Collected data

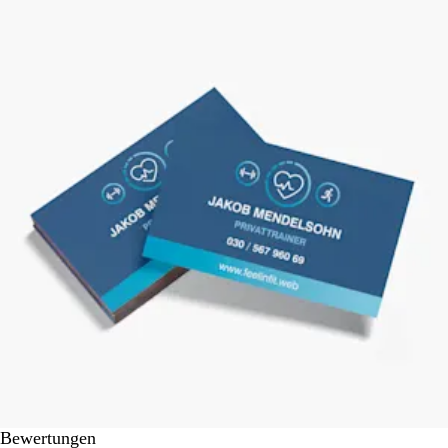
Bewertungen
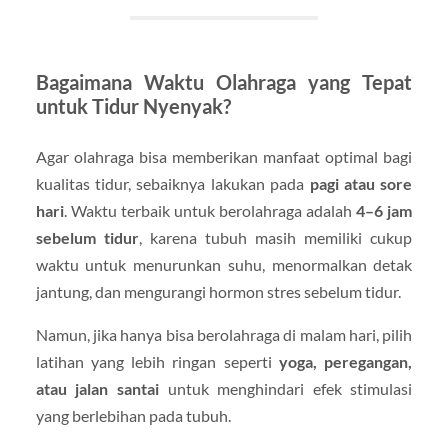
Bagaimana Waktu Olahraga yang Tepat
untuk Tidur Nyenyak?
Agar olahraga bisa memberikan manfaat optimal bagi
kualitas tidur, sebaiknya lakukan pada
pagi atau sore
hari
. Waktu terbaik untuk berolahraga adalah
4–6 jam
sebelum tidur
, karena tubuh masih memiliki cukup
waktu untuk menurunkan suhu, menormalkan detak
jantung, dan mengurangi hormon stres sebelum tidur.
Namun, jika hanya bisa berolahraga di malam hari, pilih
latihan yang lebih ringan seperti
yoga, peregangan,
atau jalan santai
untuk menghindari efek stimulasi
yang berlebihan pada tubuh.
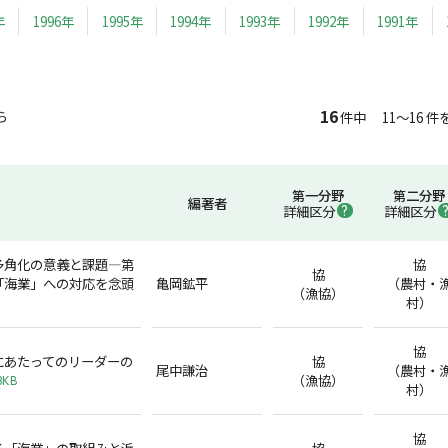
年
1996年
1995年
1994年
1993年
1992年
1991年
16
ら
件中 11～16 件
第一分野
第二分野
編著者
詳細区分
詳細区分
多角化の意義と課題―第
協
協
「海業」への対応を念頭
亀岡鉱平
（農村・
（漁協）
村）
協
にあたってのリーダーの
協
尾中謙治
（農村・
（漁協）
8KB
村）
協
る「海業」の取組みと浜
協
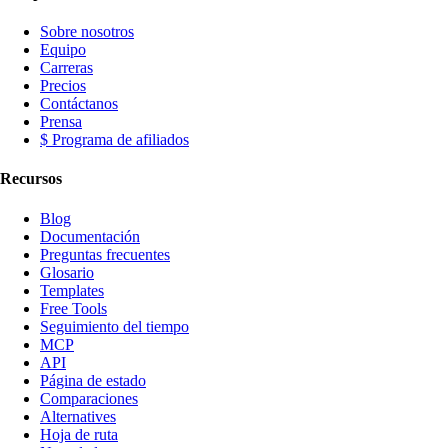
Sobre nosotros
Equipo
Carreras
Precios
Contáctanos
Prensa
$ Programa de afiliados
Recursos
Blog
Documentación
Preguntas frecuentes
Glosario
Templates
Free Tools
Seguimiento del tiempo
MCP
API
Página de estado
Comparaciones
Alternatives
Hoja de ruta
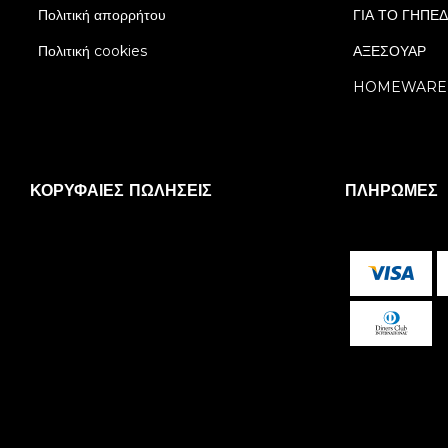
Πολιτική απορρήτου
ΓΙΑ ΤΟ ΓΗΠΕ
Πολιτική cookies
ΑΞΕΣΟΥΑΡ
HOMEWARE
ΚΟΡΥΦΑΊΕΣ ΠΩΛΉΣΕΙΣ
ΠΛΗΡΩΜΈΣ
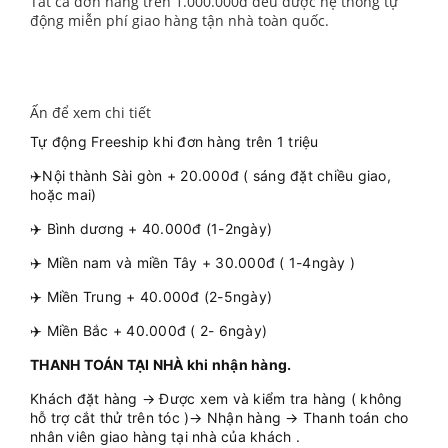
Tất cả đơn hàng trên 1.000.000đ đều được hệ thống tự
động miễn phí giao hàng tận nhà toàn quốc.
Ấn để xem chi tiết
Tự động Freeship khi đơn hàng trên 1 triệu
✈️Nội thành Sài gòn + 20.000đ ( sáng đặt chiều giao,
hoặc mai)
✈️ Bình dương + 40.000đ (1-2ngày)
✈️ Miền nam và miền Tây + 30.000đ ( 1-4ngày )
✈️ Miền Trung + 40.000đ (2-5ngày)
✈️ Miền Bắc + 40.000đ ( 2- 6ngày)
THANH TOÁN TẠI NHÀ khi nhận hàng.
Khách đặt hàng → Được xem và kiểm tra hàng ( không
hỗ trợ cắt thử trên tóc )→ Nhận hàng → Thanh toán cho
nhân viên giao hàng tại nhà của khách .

--

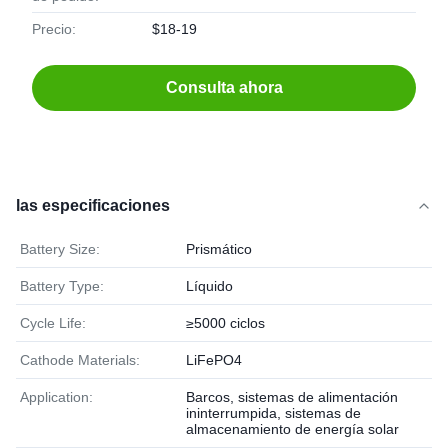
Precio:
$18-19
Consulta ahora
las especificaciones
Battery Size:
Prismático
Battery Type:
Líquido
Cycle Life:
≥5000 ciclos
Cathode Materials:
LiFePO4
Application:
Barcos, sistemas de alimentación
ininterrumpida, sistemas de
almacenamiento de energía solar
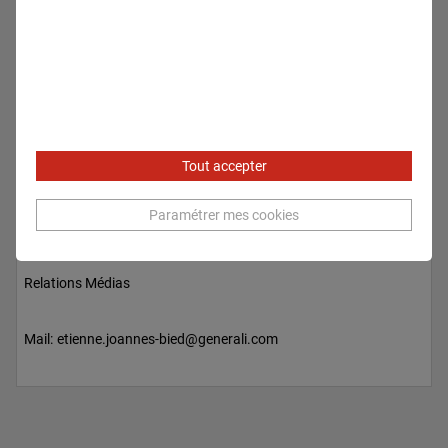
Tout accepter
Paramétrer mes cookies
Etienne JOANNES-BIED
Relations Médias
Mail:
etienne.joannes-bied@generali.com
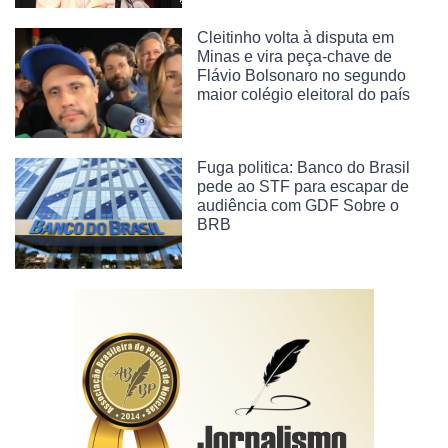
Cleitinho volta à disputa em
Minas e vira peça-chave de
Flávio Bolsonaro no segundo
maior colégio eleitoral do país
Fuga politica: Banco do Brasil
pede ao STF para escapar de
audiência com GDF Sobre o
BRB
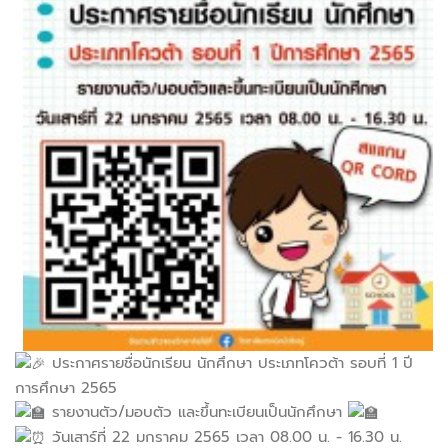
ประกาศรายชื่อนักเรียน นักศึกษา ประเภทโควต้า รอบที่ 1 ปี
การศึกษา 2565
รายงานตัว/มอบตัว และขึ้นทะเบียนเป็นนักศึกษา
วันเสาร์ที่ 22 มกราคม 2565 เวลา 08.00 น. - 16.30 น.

* * *

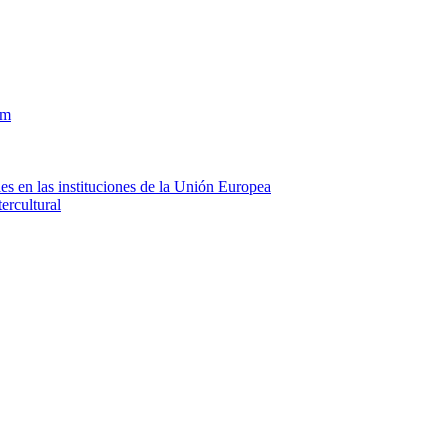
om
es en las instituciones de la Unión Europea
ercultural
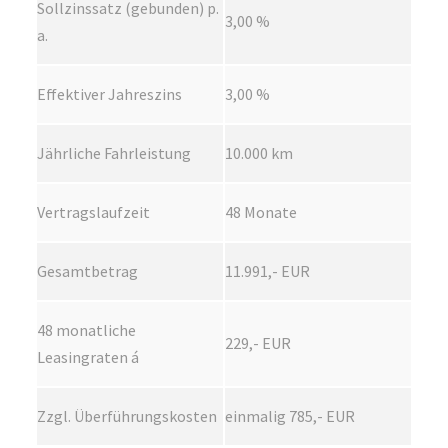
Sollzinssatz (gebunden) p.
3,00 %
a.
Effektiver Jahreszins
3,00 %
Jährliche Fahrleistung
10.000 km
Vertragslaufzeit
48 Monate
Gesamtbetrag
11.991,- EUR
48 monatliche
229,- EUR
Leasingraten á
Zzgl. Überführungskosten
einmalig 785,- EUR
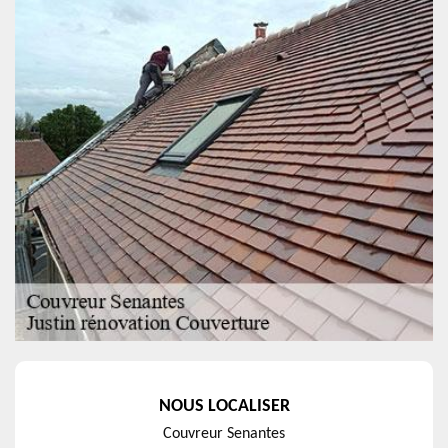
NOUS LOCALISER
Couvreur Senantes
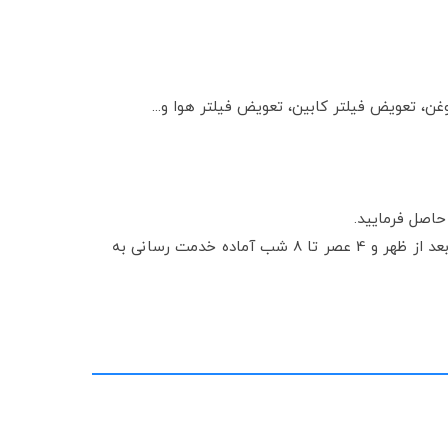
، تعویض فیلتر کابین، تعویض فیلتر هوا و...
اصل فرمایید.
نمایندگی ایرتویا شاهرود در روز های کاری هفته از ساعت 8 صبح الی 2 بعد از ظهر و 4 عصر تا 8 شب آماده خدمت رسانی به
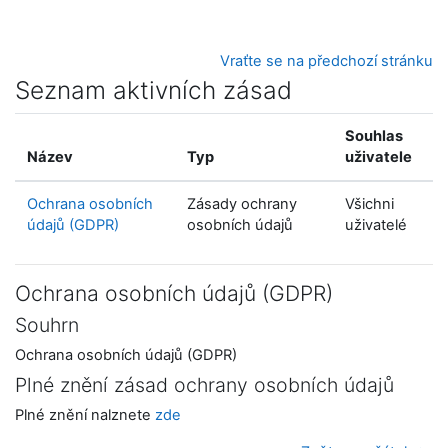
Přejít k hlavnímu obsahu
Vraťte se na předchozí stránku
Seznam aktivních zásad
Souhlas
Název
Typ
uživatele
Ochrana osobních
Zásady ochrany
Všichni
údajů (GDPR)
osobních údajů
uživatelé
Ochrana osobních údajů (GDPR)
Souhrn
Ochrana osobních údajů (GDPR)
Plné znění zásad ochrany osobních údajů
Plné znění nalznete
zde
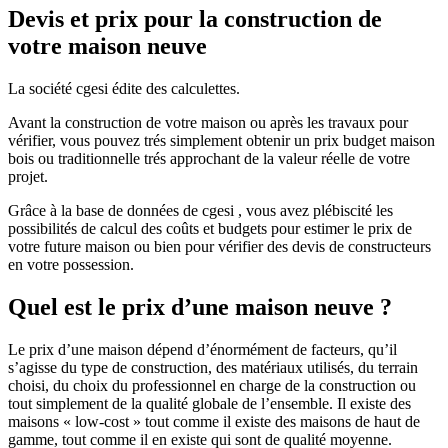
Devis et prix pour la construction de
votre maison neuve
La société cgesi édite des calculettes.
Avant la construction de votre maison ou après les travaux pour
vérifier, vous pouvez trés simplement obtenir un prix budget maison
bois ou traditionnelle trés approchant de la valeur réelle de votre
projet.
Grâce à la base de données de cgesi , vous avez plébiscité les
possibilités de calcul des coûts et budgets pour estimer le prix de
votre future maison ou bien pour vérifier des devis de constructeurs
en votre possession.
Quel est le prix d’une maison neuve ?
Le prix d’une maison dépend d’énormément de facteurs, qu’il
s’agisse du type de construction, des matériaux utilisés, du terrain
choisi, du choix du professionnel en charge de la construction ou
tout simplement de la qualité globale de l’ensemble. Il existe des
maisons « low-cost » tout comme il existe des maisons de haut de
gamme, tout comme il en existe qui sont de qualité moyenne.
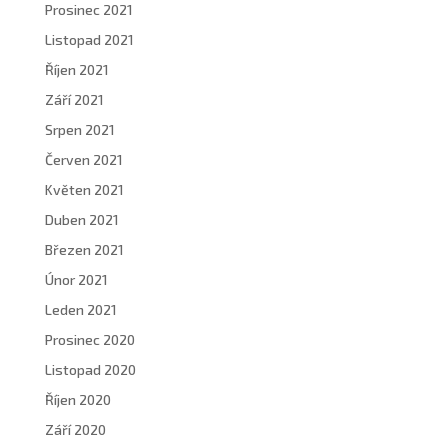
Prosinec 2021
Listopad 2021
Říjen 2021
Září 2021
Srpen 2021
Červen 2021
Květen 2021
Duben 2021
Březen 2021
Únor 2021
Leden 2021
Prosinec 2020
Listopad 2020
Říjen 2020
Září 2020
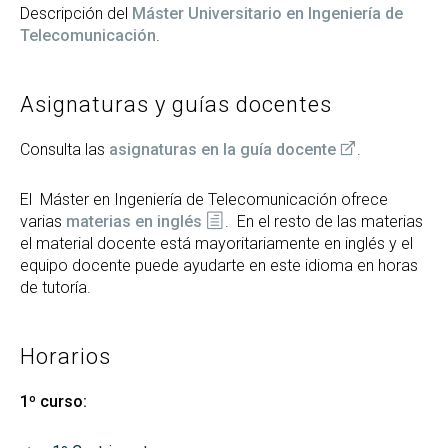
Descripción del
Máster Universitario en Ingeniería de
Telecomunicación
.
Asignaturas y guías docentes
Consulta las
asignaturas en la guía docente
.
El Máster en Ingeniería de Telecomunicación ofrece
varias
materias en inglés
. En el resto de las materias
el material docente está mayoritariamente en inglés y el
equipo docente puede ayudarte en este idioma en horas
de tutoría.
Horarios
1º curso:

■ WORK REQUEST
Using the entries, count how many lines contain the string "comme". Write only the number.

■ EXERCISE ANSWER
2